Assignment
Starting at the first entry below, repeat all the data word for word and drop the pictures.

********************

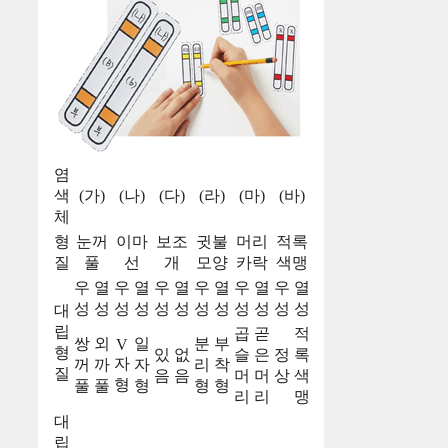
염
색
(가)
(나)
(다)
(라)
(마)
(바)
체
형
눈꺼
이마
보조
귓불
머리
적록
질
풀
선
개
모양
카락
색맹
우
열
우
열
우
열
우
열
우
열
우
열
성
성
성
성
성
성
성
성
성
성
성
성
대
립
곱
곧
적
쌍
외
일
분
부
V
형
있
없
슬
은
정
록
자
꺼
까
자
리
착
질
음
음
머
머
상
색
형
풀
풀
형
형
형
리
리
맹
대
립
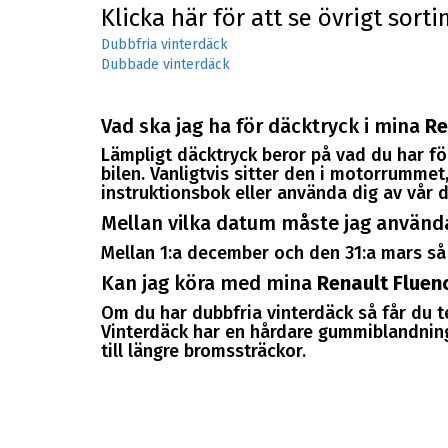
Klicka här för att se övrigt sort
Dubbfria vinterdäck
Dubbade vinterdäck
Vad ska jag ha för däcktryck i mina
Re
Lämpligt däcktryck beror på vad du har för
bilen. Vanligtvis sitter den i motorrummet, 
instruktionsbok eller använda dig av vår d
Mellan vilka datum måste jag använd
Mellan 1:a december och den 31:a mars så 
Kan jag köra med mina
Renault Fluen
Om du har dubbfria vinterdäck så får du 
Vinterdäck har en hårdare gummiblandning
till längre bromssträckor.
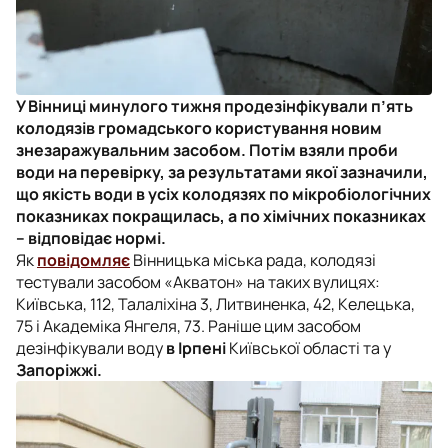
У Вінниці минулого тижня продезінфікували п’ять
колодязів громадського користування новим
знезаражувальним засобом. Потім взяли проби
води на перевірку, за результатами якої зазначили,
що якість води в усіх колодязях по мікробіологічних
показниках покращилась, а по хімічних показниках
– відповідає нормі.
Як
повідомляє
Вінницька міська рада, колодязі
тестували засобом «Акватон» на таких вулицях:
Київська, 112, Талаліхіна 3, Литвиненка, 42, Келецька,
75 і Академіка Янгеля, 73. Раніше цим засобом
дезінфікували воду
в Ірпені
Київської області та у
Запоріжжі.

********************

Finished exercise
염
색
(가)
(나)
(다)
(라)
(마)
(바)
체
형
눈꺼
이마
보조
귓불
머리
적록
질
풀
선
개
모양
카락
색맹
우
열
우
열
우
열
우
열
우
열
우
열
성
성
성
성
성
성
성
성
성
성
성
성
대
립
곱
곧
적
쌍
외
일
분
부
V
형
있
없
슬
은
정
록
자
꺼
까
자
리
착
질
음
음
머
머
상
색
형
풀
풀
형
형
형
리
리
맹
대
립
Klicka här för att se övrigt sort
Dubbfria vinterdäck
Dubbade vinterdäck
Vad ska jag ha för däcktryck i mina
Re
Lämpligt däcktryck beror på vad du har för
bilen. Vanligtvis sitter den i motorrummet, 
instruktionsbok eller använda dig av vår d
Mellan vilka datum måste jag använd
Mellan 1:a december och den 31:a mars så 
Kan jag köra med mina
Renault Fluen
Om du har dubbfria vinterdäck så får du 
Vinterdäck har en hårdare gummiblandning
till längre bromssträckor.
У Вінниці минулого тижня продезінфікували п’ять
колодязів громадського користування новим
знезаражувальним засобом. Потім взяли проби
води на перевірку, за результатами якої зазначили,
що якість води в усіх колодязях по мікробіологічних
показниках покращилась, а по хімічних показниках
– відповідає нормі.
Як
повідомляє
Вінницька міська рада, колодязі
тестували засобом «Акватон» на таких вулицях:
Київська, 112, Талаліхіна 3, Литвиненка, 42, Келецька,
75 і Академіка Янгеля, 73. Раніше цим засобом
дезінфікували воду
в Ірпені
Київської області та у
Запоріжжі.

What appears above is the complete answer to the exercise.